Auf der anderen Seite wäre der Einsatzzweck als Aktivitätstracker. Dank Pulsmesser, Schrittzähler und Höhenmesser ist die Uhr auch beim Sport sehr praktisch. Viele bekannte Fitness-Apps wie Runtastic oder die Wander-App Komoot, die so ziemlich jedem Outdoor-Fan ein Begriff sein dürfte, unterstützen bereits die schlauen Uhren und erweitern den Funktionsumfang sinnvoll. Von all den Spielereien, die dank der stetig wachsenden Zahl kreativer Apps aus dem PlayStore möglich sind, mal abgesehen.

Probleme

Die aktuelle Smartwatch-Generation ist noch ziemlich stark vom Smartphone abhängig. Ohne den großen Bruder ist die schlaue Uhr nur noch eine Uhr mit ein paar wenigen Extras. Das wird sich jedoch ändern. Android Wear unterstützt bereits GPS-Module, die auf der Uhr selbst verbaut sind und auch WLAN-Module sollen künftig direkt angesprochen werden. Die Produktivität dürfte damit um einiges ansteigen. Auch die generelle Performance von Android Wear ist noch längst nicht optimal, hin und wieder kommt es zu Verbindungsabbrüchen ohne ersichtlichen Grund. Oder aber die Uhr merkt nicht, dass das Smartphone in der Nähe ist und will sich partout nicht verbinden, bis man beide Geräte neugestartet hat. Diese Probleme halten sich zum Glück in Grenzen und als Early Adopter sollte man sich über derlei Kinderkrankheiten auch nicht allzu sehr aufregen.

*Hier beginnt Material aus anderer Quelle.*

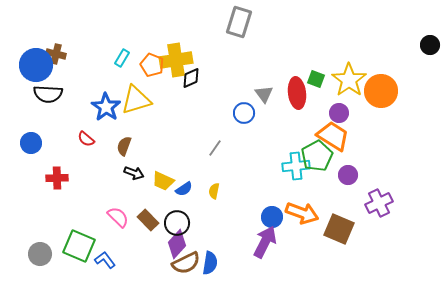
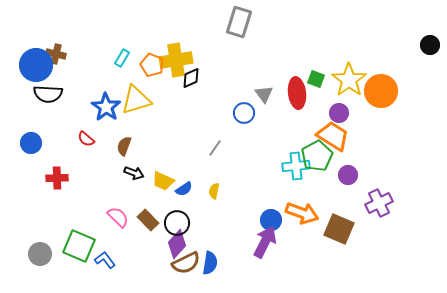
blue circle at (272, 217): moved 1 px left, 3 px down
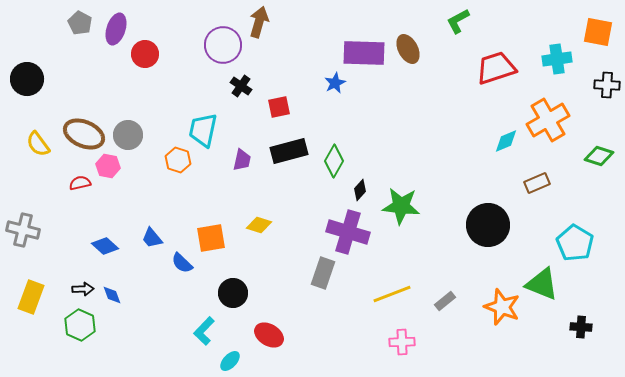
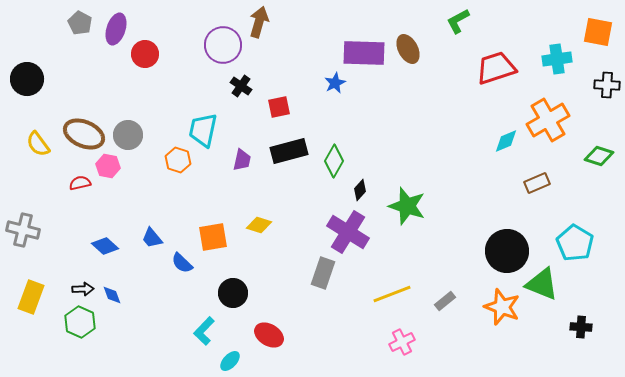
green star at (401, 206): moved 6 px right; rotated 12 degrees clockwise
black circle at (488, 225): moved 19 px right, 26 px down
purple cross at (348, 232): rotated 15 degrees clockwise
orange square at (211, 238): moved 2 px right, 1 px up
green hexagon at (80, 325): moved 3 px up
pink cross at (402, 342): rotated 25 degrees counterclockwise
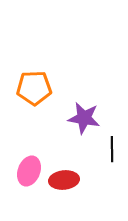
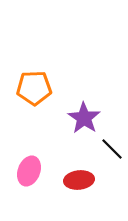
purple star: rotated 24 degrees clockwise
black line: rotated 45 degrees counterclockwise
red ellipse: moved 15 px right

Bauartbedingt gibt es auch bei Apps, die nicht auf runde Displays wie bei der LG G Watch R optimiert sind, zu Einschränkungen bei der Bedienung. Buttons sind abgeschnitten und schwer zu erreichen oder gar komplett außerhalb des Sichtbereichs. Ein Problem, für das man kaum die Hardwarehersteller verantwortlich machen kann; vielmehr müssen die App-Entwickler sensibilisiert werden. Hier dürften die Wunden aber mit der Zeit von selbst heilen.

Fazit

Smartwatches sind praktische Alltagshelfer, so viel steht fest. Auch wenn es die ein oder andere Kinderkrankheit gibt und der Funktionsumfang ruhig noch wachsen darf, möchte ich meine LG G Watch R nicht mehr missen. Es ist einfach verdammt cool und praktisch nur den Arm herumdrehen zu müssen und im Nu zu wissen, von wem man gerade belästigt wird oder welche App die Aufmerksamkeit erfordert. Und dann zeigt die Smartwatch ja auch noch die Uhrzeit an! Ich freue mich auf die nächsten Monate, in denen Android Wear weiter reifen und um neue Features erweitert wird. Eine schlaue Uhr, die noch schlauer wird – was gibt es Schöneres?